以上が厚生労働省が公にしている認定基準となります。
① については、「ICD-10 精神および行動の障害」の分類に基づいて、診断されます。認知症やアルコール及び薬物による障害を除く精神障害が対象となります。業務に関連して発病する代表的な疾患のうつ病・統合失調症・急性ストレス障害等は当然認定対象となります。
② 強い心理的負荷の具体的認定基準ですが、業務による心理的負荷を「弱」「中」「強」の3段階に分類したうえで、そのうち「強」と認められる場合には労災として認められます。
ただし、心理的負荷を判断するための「特別な出来事」が複数生じた場合、その関連性に応じ、総合判断することがあります。

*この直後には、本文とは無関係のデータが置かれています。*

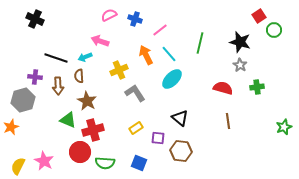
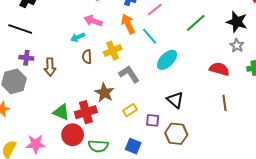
green line: (200, 43) -> (196, 23), turned 35
cyan line: (169, 54) -> (150, 36), moved
orange arrow: (146, 55) -> (128, 24), moved
black line: (56, 58) -> (20, 29), moved
brown semicircle: (79, 76) -> (87, 57), moved
brown star: (87, 101) -> (104, 93), moved
green triangle: (68, 120) -> (61, 112), moved
pink star: (44, 161) -> (36, 144), turned -30

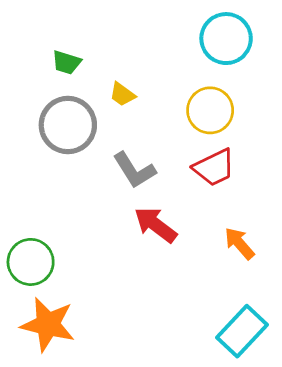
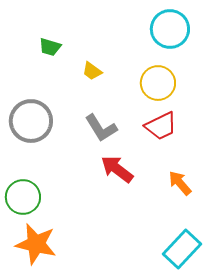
gray circle: (68, 125) -> (31, 121), moved

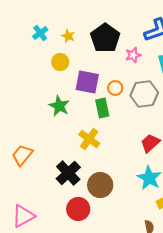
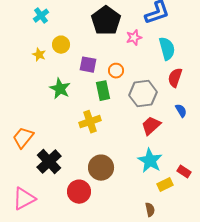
yellow star: (68, 36) -> (39, 55), moved
purple square: (87, 82) -> (88, 65), size x0.7
gray hexagon: (144, 94) -> (143, 94), moved
yellow cross: (89, 139) -> (90, 122), turned 35
black cross: (68, 173) -> (49, 162), moved

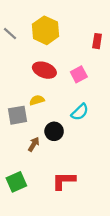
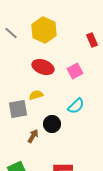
red rectangle: (97, 41) -> (92, 40), turned -32

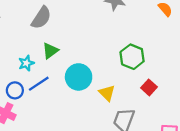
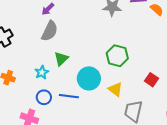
green hexagon: (132, 57) -> (117, 56), moved
blue line: (39, 84) -> (69, 96), moved, turned 48
blue circle: (15, 90) -> (44, 97), moved

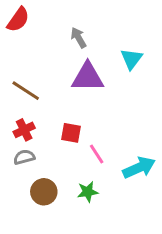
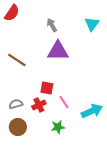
cyan triangle: (131, 59) -> (92, 24), moved
red cross: (24, 130) -> (39, 105), moved
brown circle: (44, 192) -> (18, 127), moved

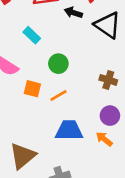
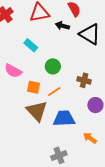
brown cross: (108, 80) -> (84, 80), moved
orange arrow: (104, 139) -> (90, 138), moved
brown triangle: (23, 156) -> (37, 111), moved, turned -30

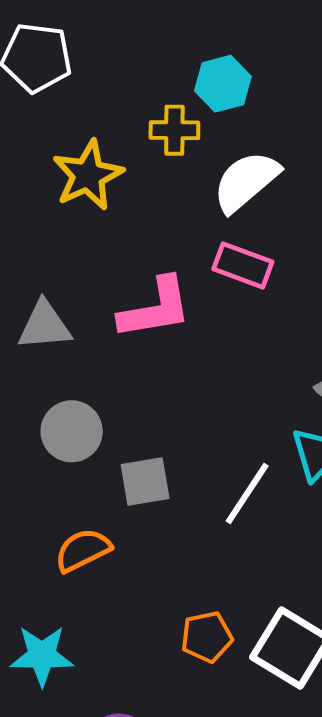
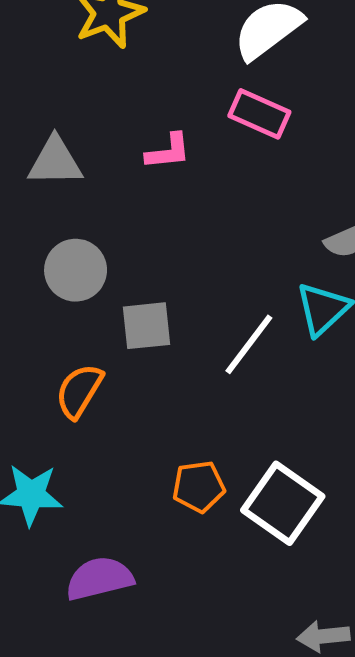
pink L-shape: (155, 308) -> (168, 152), size x0.6
orange semicircle: (83, 550) -> (79, 391), turned -36

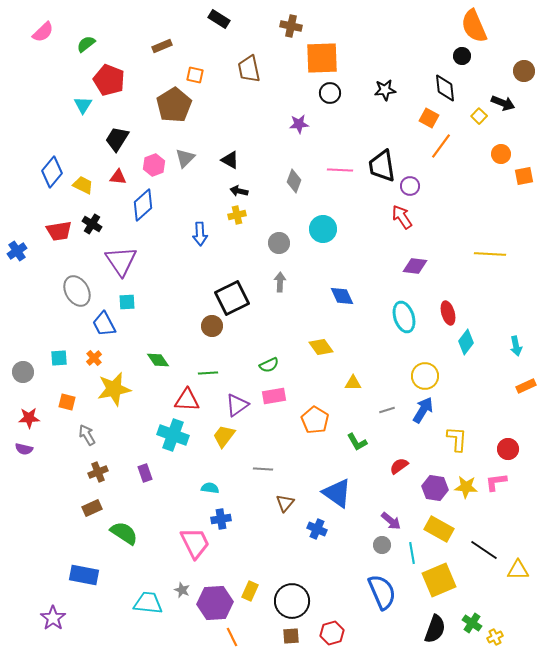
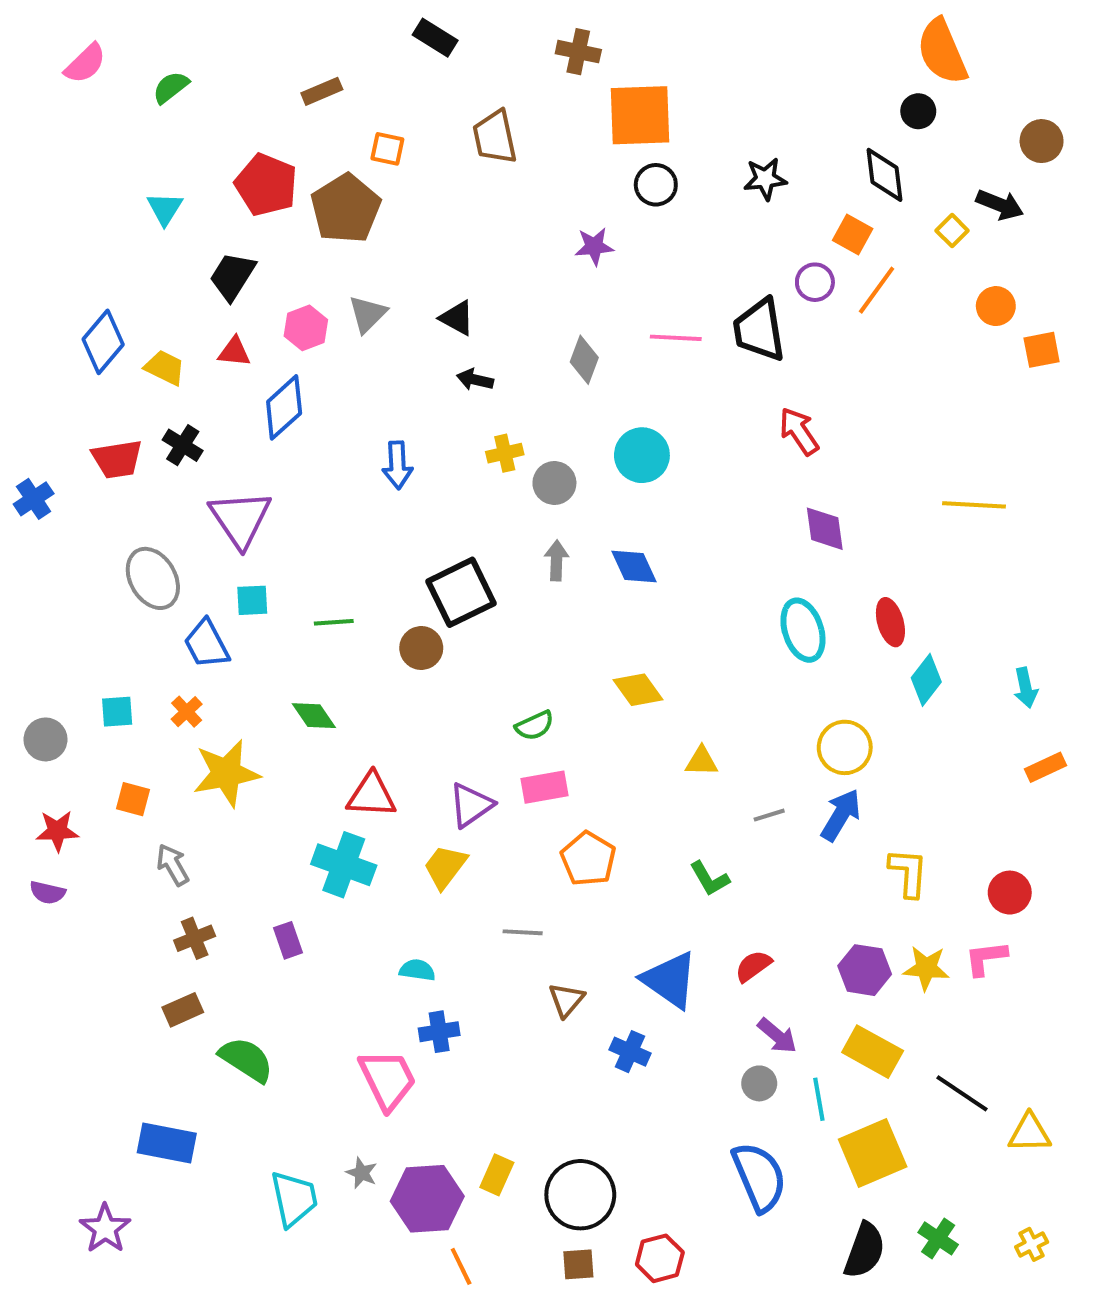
red pentagon: (109, 80) -> (266, 185), moved
purple circle: (410, 186) -> (815, 282), moved
yellow cross: (237, 215) -> (505, 453), moved
purple diamond: (415, 266) -> (825, 529), turned 75
blue diamond: (342, 296) -> (634, 566), moved
green line: (208, 373) -> (334, 622), moved
orange pentagon: (315, 420) -> (588, 859), moved
red semicircle: (399, 466) -> (753, 966), moved
cyan trapezoid: (148, 603) -> (294, 1199), turned 72
yellow cross: (495, 637) -> (1032, 1244), moved

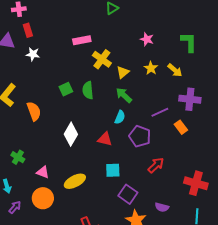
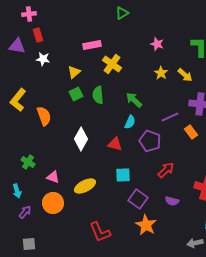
yellow triangle: (123, 72) -> (74, 72), moved
purple semicircle: (162, 207) -> (172, 201), moved

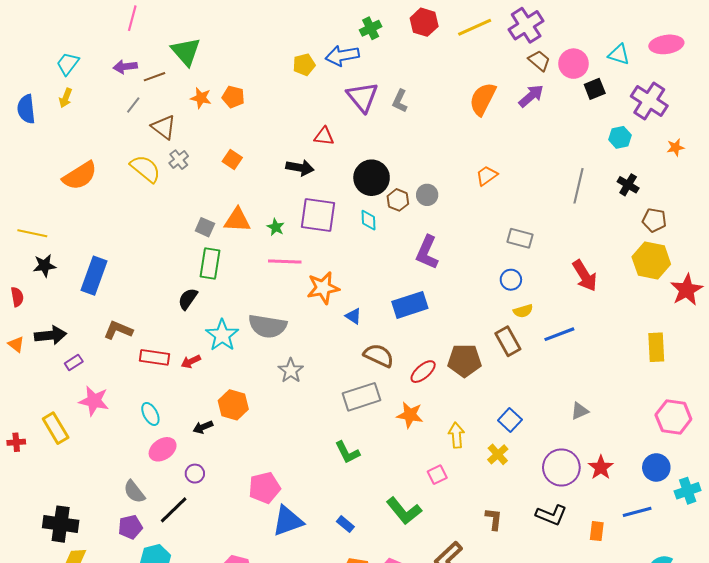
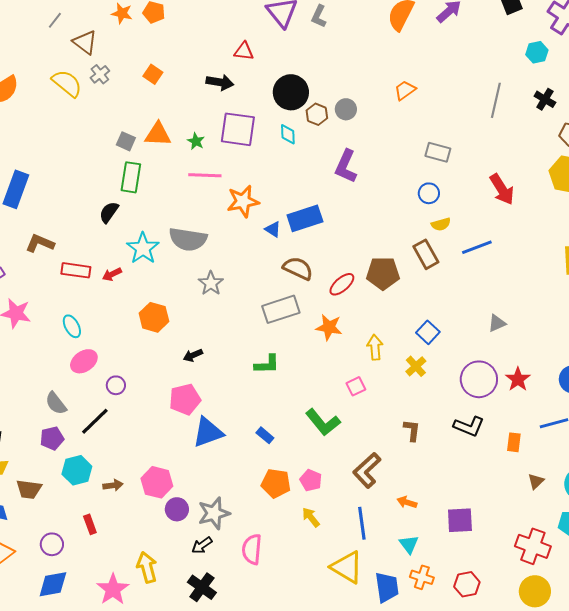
blue rectangle: (410, 305) -> (305, 218), moved
black arrow: (203, 427) -> (193, 355), moved
green L-shape: (347, 452) -> (267, 364), turned -64

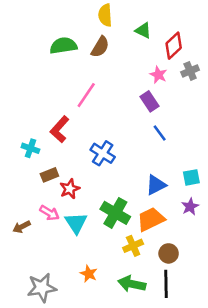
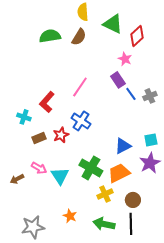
green triangle: (143, 30) -> (113, 24), size x1.5
gray cross: (190, 71) -> (150, 96), moved
pink line: (86, 95) -> (80, 87), moved
blue line: (160, 133) -> (131, 94), moved
red star: (70, 189) -> (61, 135), moved
purple star: (190, 207) -> (150, 163), size x1.5

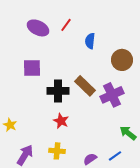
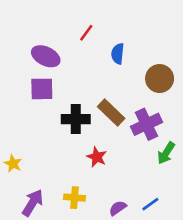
purple ellipse: (38, 28) -> (46, 56), moved
red star: (61, 121) -> (97, 157), moved
green arrow: (128, 133) -> (166, 153), moved, turned -96

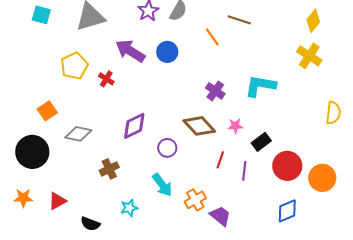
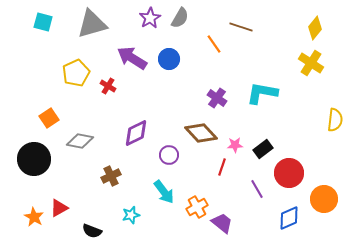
pink star: (235, 126) -> (235, 145), moved
purple line: (244, 171) -> (257, 189), moved, turned -36
orange circle: (322, 178) -> (324, 199), moved
orange star: (23, 198) -> (34, 217), moved, turned 30

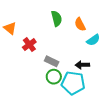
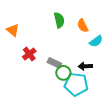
red cross: (29, 45) -> (29, 54), moved
green circle: (54, 77) -> (63, 73), moved

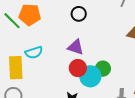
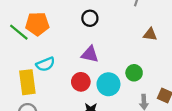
red circle: (78, 68) -> (81, 82), moved
green circle: (103, 69) -> (134, 73), moved

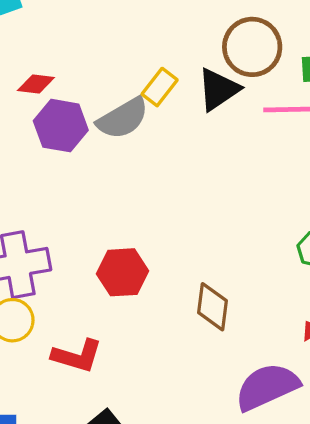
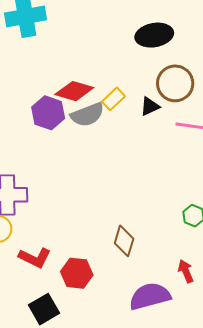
red diamond: (36, 84) -> (74, 91), moved, size x1.6
black triangle: (218, 89) -> (150, 106), size x0.7
red hexagon: (122, 272) -> (77, 273), moved

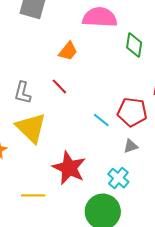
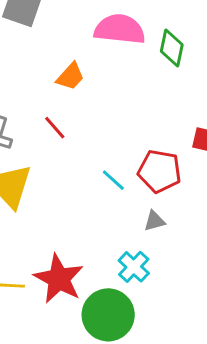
green diamond: (134, 45) -> (172, 48), moved
red star: (69, 168) -> (59, 279), moved

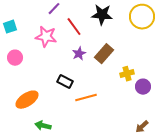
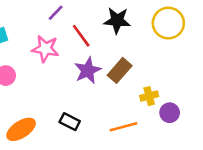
purple star: (79, 54) -> (88, 70), size x1.5
black rectangle: (65, 82) -> (70, 122), moved
orange line: (86, 98) -> (124, 127), moved

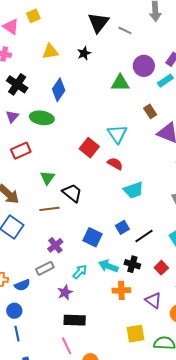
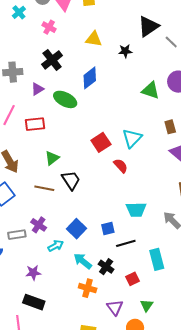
cyan trapezoid: (134, 190) -> (136, 210), moved
purple cross: (55, 245) -> (39, 225), turned -35
gray rectangle: (45, 268) -> (17, 235), moved
cyan arrow: (80, 272) -> (56, 246), moved

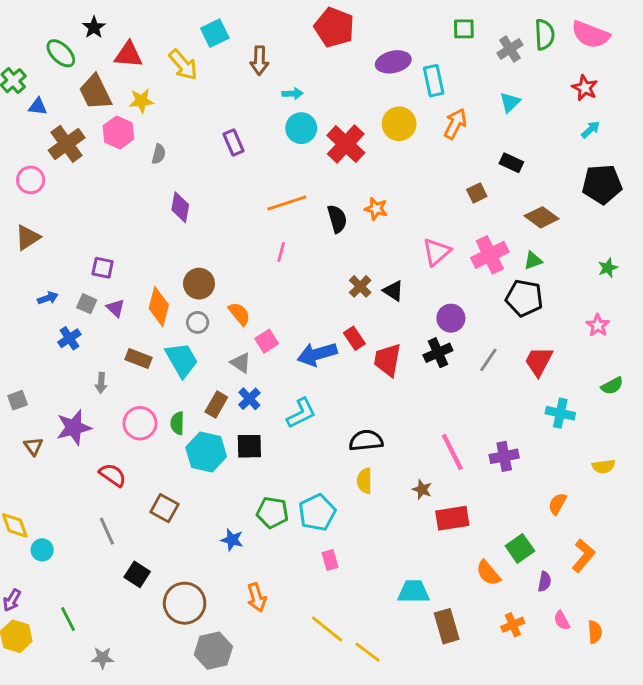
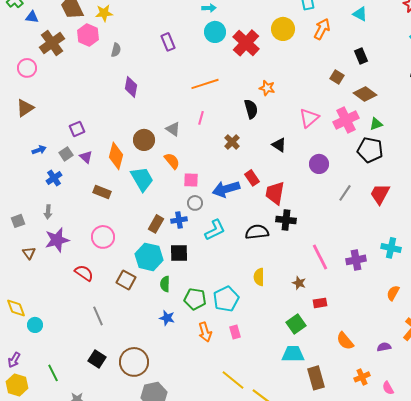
cyan triangle: (510, 102) -> (360, 14), turned -49
black rectangle: (511, 163) -> (361, 56), turned 42
brown square: (477, 193) -> (337, 77), turned -32
brown diamond: (542, 217) -> (365, 94), moved
black semicircle: (337, 219) -> (251, 109), moved
purple square: (103, 268) -> (77, 129), turned -35
brown cross: (360, 286) -> (232, 142), moved
gray square: (87, 304) -> (66, 154), turned 32
gray circle: (198, 322) -> (195, 203), moved
pink square: (267, 341) -> (191, 180), turned 35
black cross: (438, 353) -> (286, 220), moved, turned 30
cyan trapezoid: (182, 360) -> (142, 179), moved
gray triangle: (241, 363) -> (173, 129), moved
gray arrow: (101, 383) -> (48, 212), moved
blue cross: (249, 399) -> (179, 220), turned 35
cyan cross: (560, 413) -> (391, 248), moved
green semicircle: (177, 423) -> (165, 284), moved
black semicircle: (366, 440) -> (257, 232), moved
brown square: (164, 508) -> (126, 280), moved
red rectangle: (452, 518) -> (320, 303), size x0.6
gray line: (107, 531) -> (98, 316), moved
green square: (520, 548) -> (296, 324), moved
black square: (137, 574) -> (97, 359), moved
purple semicircle: (544, 582) -> (384, 347), turned -112
orange arrow: (257, 597) -> (205, 332), moved
pink semicircle: (562, 620) -> (388, 388), moved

《例》「中」+「中」⇒強または「中」 「中」+「弱」=「中」

「特別な出来事」の具体事例としましては、
【強】
・会社経営に影響するなどの重大な仕事上のミスをし、事後対応にも当たった
・退職を強要された
【中】
・達成困難なノルマが課された
・顧客や取引先から無理な注文を受けた
・配置転換があった
等が挙げられます。
詳細につきましては、厚生労働省パンフレットをご覧ください。
(http://ur0.link/Yvl6)

なお、心理的負荷の強度の評価方法については、
精神障害を発病した労働者がその出来事とその後の状況を主観的にどう受け止めたかではなく、同種(職種、職場における立場や職責等が類似)の労働者が一般的にどう受け止めるか、という観点から評価しますのでご注意ください。